Он–то никогда его не забывает, свой желтый жбан, с которым обращается как с чашей для причастия, чтобы не потерять ни капли. Разливаем в два стаканчика, которые стянули накануне из столовки. Устраиваемся лицом к лицу за откидным столиком. Если бы он только знал, какое благо для меня его приход.
— Слушай, это твой фрукт там у меня, в пятом?
— Да. Я тебе позже все объясню. Это один бедолага. Больной совсем. Как он тебе?
— Ну… малость с приветом, а так вроде ничего. Он у меня еще воды попросил, чтобы лекарство принять.
Снаружи почти ни зги не видно, стекло отражает лишь призрак моей физиономии, где зато я много чего могу различить. Ришар гладко выбрит и благоухает каким–то лосьоном со скромнейшим травяным ароматом. Его кофе пахнет еще лучше, напоминая мне одну рекламу, где развеселые южноамериканцы чокались кофе–экспрессо в крошечном поезде, ползущем по узкоколейке на вершину Аконкагуа. Хорошо быть где–нибудь в другом месте. Дверь осталась открытой, в такое время это предпочтительнее: не придется открывать раз десять подряд, чтобы раздать паспорта пассажирам, которые будут тащиться в час по чайной ложке.

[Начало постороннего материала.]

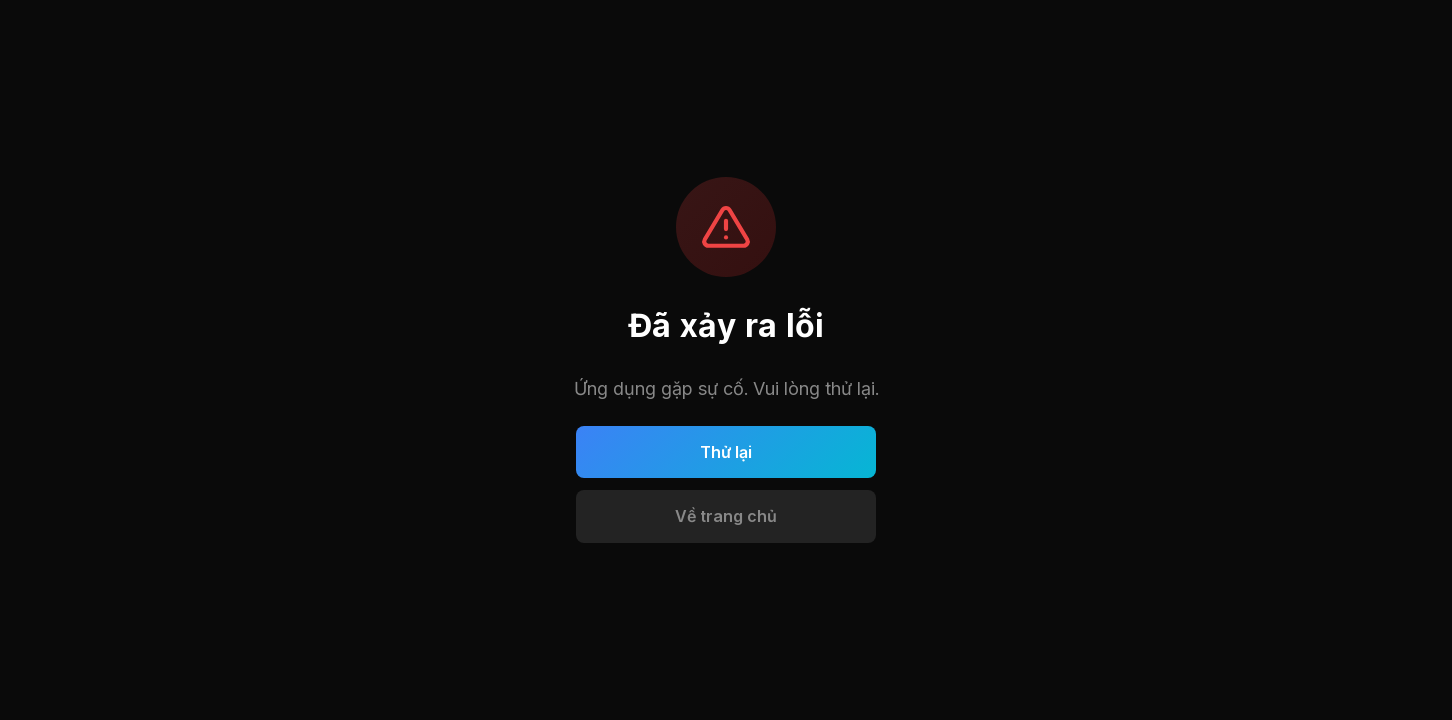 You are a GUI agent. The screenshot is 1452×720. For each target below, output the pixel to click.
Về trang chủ (726, 516)
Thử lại (726, 452) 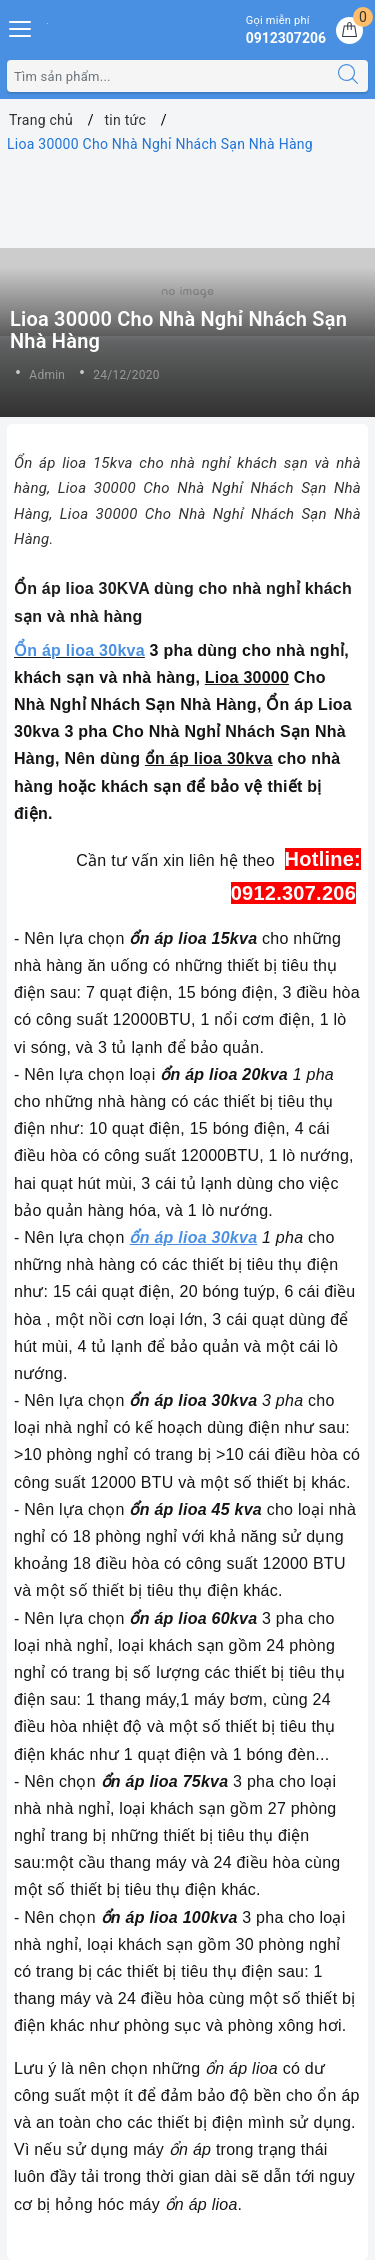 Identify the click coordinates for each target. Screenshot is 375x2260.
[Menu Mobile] (21, 26)
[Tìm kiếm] (348, 76)
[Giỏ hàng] (349, 30)
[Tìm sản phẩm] (168, 76)
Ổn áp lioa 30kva (79, 650) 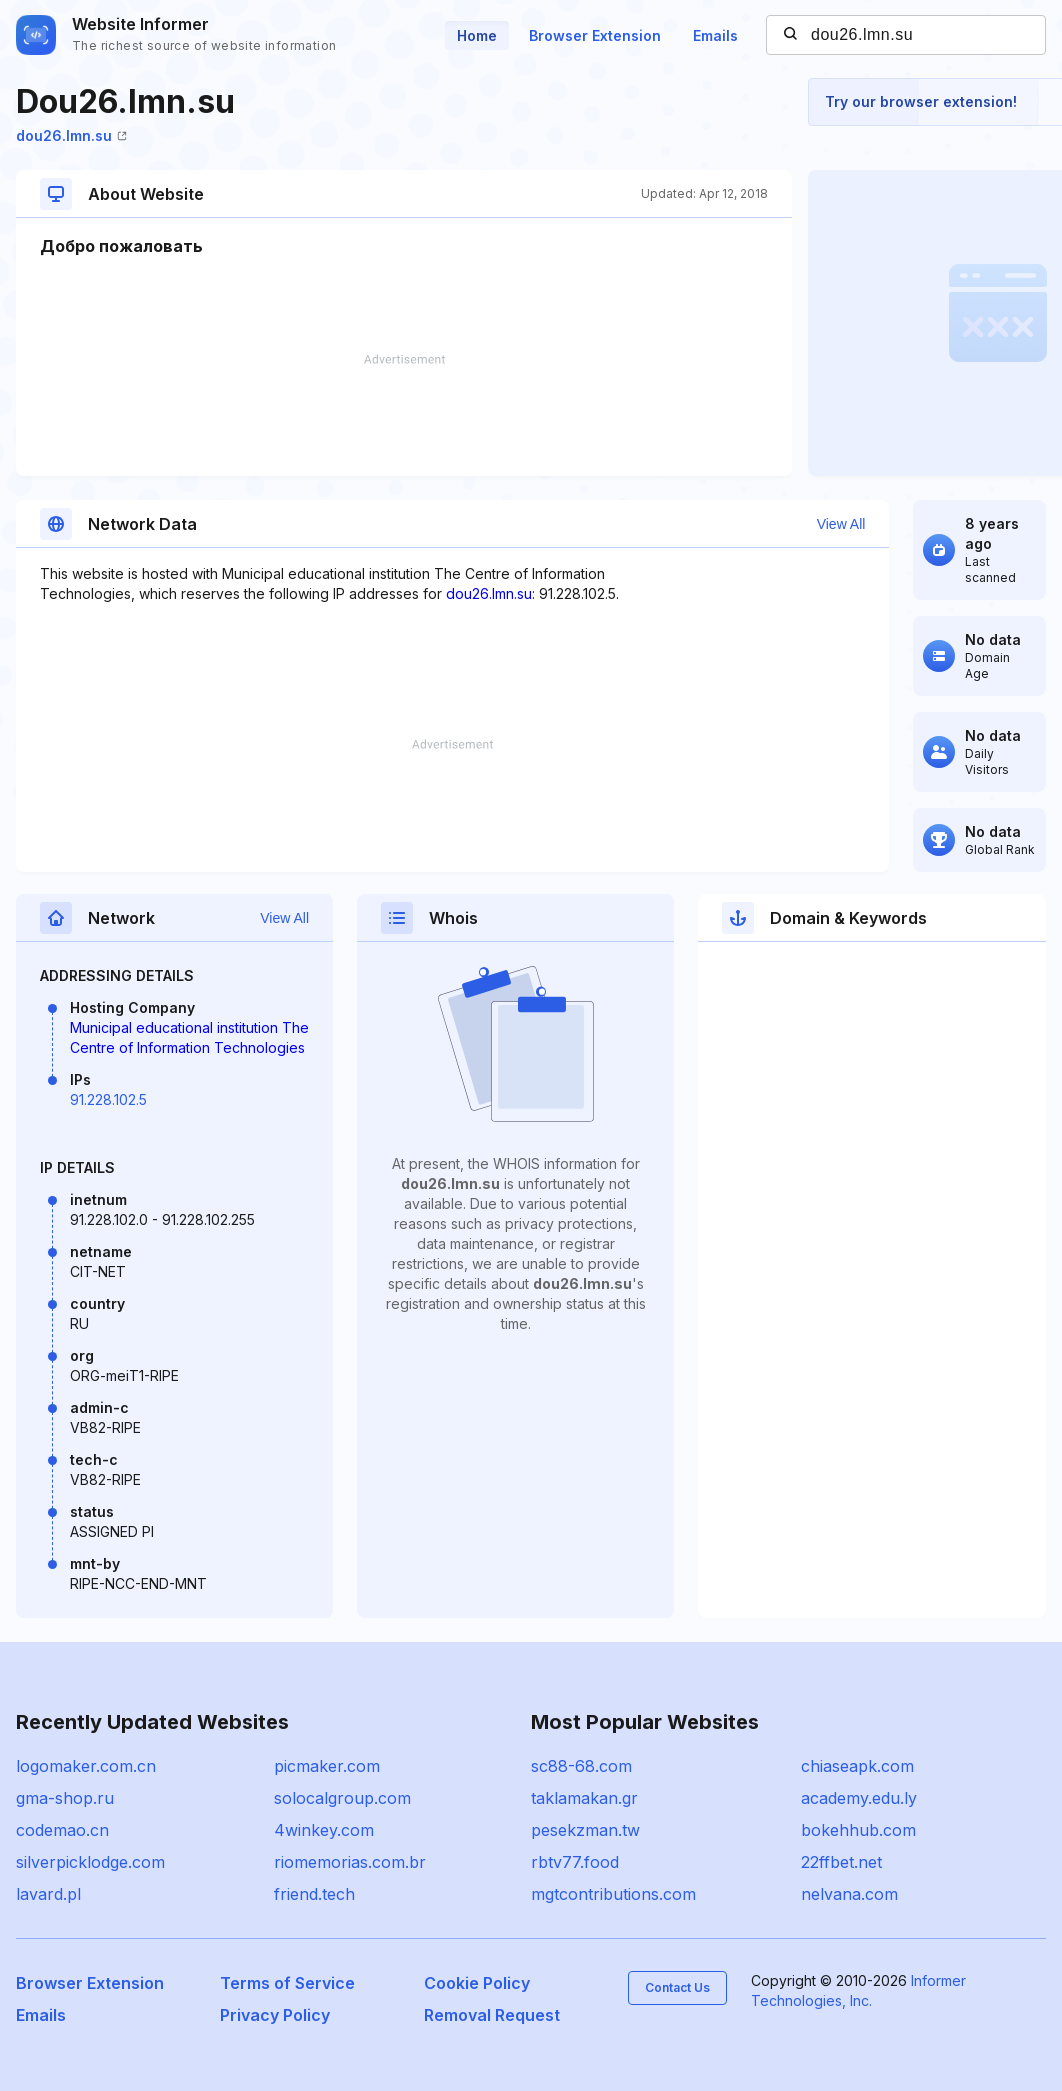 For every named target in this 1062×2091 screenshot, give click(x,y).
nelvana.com (849, 1894)
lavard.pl (48, 1894)
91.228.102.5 (108, 1099)
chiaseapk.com (857, 1766)
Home (477, 35)
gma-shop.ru (65, 1798)
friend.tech (314, 1894)
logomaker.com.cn (86, 1766)
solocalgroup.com (342, 1798)
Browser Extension (595, 35)
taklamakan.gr (584, 1798)
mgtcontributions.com (613, 1894)
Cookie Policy (477, 1983)
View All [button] (841, 524)
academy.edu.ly (859, 1798)
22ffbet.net (841, 1862)
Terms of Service (287, 1983)
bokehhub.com (858, 1830)
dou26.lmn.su (71, 135)
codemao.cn (62, 1830)
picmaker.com (327, 1766)
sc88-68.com (581, 1766)
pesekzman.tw (585, 1830)
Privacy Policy (275, 2015)
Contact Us (677, 1987)
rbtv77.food (575, 1862)
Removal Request (492, 2015)
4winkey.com (324, 1830)
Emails (715, 35)
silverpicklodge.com (90, 1862)
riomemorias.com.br (350, 1862) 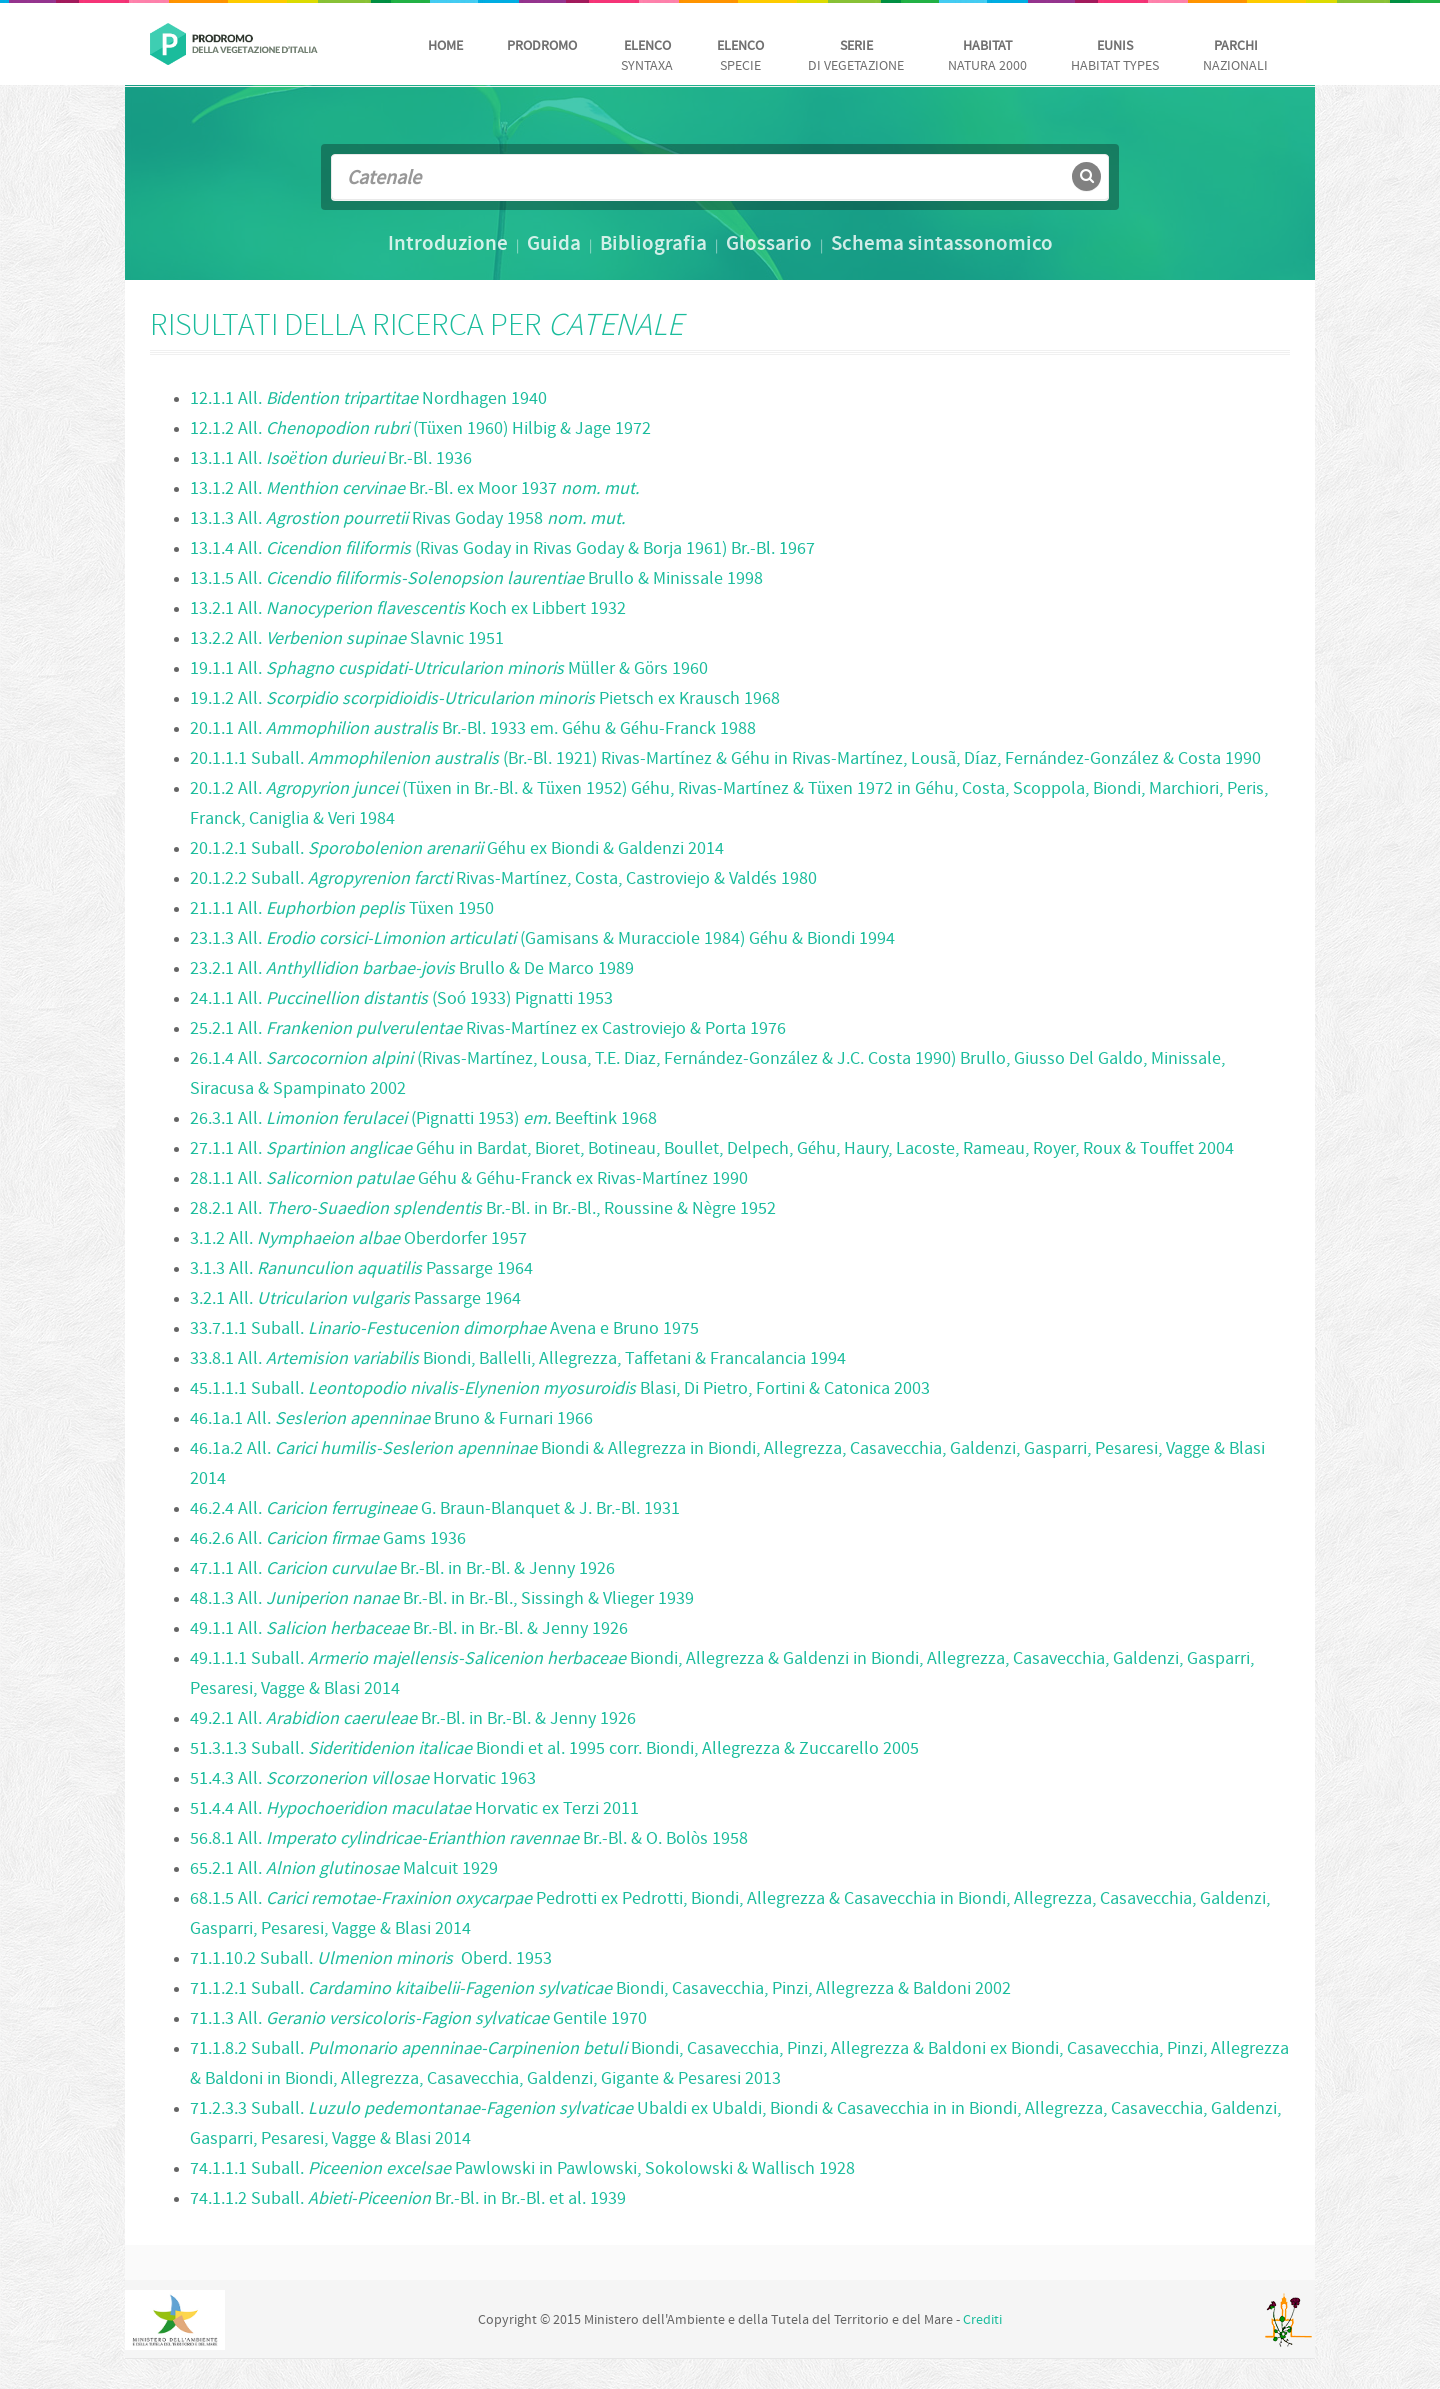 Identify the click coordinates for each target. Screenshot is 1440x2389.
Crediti (982, 2320)
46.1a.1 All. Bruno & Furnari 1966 (391, 1419)
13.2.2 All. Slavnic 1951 (347, 639)
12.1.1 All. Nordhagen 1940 (368, 399)
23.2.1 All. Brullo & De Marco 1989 (412, 969)
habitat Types (1115, 56)
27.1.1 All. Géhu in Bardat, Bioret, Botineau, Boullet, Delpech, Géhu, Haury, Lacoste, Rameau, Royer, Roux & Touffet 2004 (712, 1149)
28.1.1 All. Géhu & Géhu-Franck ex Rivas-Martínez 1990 (469, 1179)
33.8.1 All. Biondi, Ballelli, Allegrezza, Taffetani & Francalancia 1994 (518, 1359)
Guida (554, 245)
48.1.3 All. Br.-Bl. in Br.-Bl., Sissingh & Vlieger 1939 (442, 1599)
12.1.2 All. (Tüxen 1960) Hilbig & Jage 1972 (420, 429)
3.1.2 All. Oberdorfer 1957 (358, 1239)
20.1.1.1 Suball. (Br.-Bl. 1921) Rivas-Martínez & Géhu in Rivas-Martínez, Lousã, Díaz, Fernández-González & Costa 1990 (725, 759)
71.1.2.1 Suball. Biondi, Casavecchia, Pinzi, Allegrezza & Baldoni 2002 (600, 1989)
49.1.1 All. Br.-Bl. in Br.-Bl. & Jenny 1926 (409, 1629)
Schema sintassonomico (942, 245)
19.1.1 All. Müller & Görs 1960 (449, 669)
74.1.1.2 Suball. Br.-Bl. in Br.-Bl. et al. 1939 (408, 2199)
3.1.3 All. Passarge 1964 (361, 1269)
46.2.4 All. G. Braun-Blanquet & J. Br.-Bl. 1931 (435, 1509)
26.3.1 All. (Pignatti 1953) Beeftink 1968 (423, 1119)
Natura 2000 (987, 56)
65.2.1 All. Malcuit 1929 (344, 1869)
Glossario (769, 245)
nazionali (1235, 56)
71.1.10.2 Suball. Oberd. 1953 (371, 1959)
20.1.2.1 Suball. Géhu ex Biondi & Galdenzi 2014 (457, 849)
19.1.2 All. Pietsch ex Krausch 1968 (485, 699)
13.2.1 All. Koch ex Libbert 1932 (408, 609)
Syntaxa (647, 56)
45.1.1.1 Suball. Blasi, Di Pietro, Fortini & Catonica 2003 (560, 1389)
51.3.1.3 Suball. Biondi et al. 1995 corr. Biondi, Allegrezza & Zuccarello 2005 (554, 1749)
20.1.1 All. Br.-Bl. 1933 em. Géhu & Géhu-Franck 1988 (473, 729)
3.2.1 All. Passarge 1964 (355, 1299)
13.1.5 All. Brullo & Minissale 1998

— Здравствуйте, господа. Вы тут подаете кофе?
Вот и первый привлеченный запахом.
— Нет, — отвечаю я. — И вагон–ресторан тут отсутствует, и мини–бар на колесах тоже.
Ну да, и незачем корчить такую рожу, я признаю, что проблема серьезная, но это еще не повод надуто таращиться на наш термос.
— Неужели и в самом деле нет никакого способа раздобыть хоть капельку кофе в этом поезде?
Обмен взглядом с коллегой. Кому слово? Мне? Всегда мне.
— Пожалуй, есть одно решение: попытайтесь разыскать добрых людей с термосом, они вам наверняка не откажут, так что давайте…
Он отворачивается, что–то бурча в бороду.
— Браво. Ты в форме, — говорит Ришар. — Пока еще не совсем то, что надо, но потихоньку возвращается. Ладно, а в остальном что сегодня делаем? Может, встретимся после моей партии в скопу, мне еще у каратистки надо тортеллони купить. Не хочешь перекусить у Касалинги?